According to still another aspect of the present disclosure, another formation method is provided during which a lightning strike protection layer is arranged over a metal conductor. A thermoplastic composite structure is arranged over the lightning strike protection layer. The thermoplastic composite structure includes a skin and a structural member connected to and projecting out from the skin. The lightning strike protection layer is between and engages the metal conductor and the skin. The metal conductor is heated to provide a heated metal conductor. The lightning strike protection layer is heated using the heated metal conductor to melt thermoplastic material of the thermoplastic composite structure and bond the lightning strike protection layer to the skin to form an aircraft component. The aircraft component is removed from the metal conductor.

The lightning strike protection layer may include a metal mesh embedded within thermoplastic material of the lightning strike protection layer.

The thermoplastic composite structure may include second thermoplastic material and fiber reinforcement embedded within the second thermoplastic material of the thermoplastic composite structure. The formation method may also include conductive heating the thermoplastic composite structure through the lightning strike protection and the thermoplastic material using the heated tool to melt a portion of the second thermoplastic material of the thermoplastic composite structure adjacent the lightning strike protection and further bond the lightning strike protection to the thermoplastic composite structure.

The thermoplastic material and the second thermoplastic material may be a common (the same) type of thermoplastic material.

The heating of the tool may include heating the tool with a heating device to provide the heated tool.

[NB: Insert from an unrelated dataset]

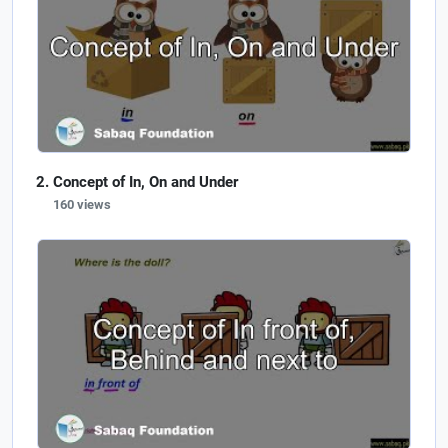
Concept of In, On and Under
160 views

The heated tool may be disposed between the heating device and a stack of the lightning strike protection, the thermoplastic material and the thermoplastic composite structure.

The heating device may be configured as or otherwise include an infrared heating device.

The heating device may be configured as or otherwise include an electrical heating device.

The heating device may be configured as or otherwise include an induction heating device and/or a conduction heating device.

The heating of the tool may include directing a heated gas against the tool to provide the heated tool.

The formation method may also include biasing the thermoplastic composite structure towards the heated tool to press the lightning strike protection and the thermoplastic material between the tool and the thermoplastic composite structure.

The thermoplastic composite structure may be biased towards the heated tool using a vacuum bag.

The lightning strike protection may be bonded to the thermoplastic composite structure to form an aircraft component with integrated lightning strike protection.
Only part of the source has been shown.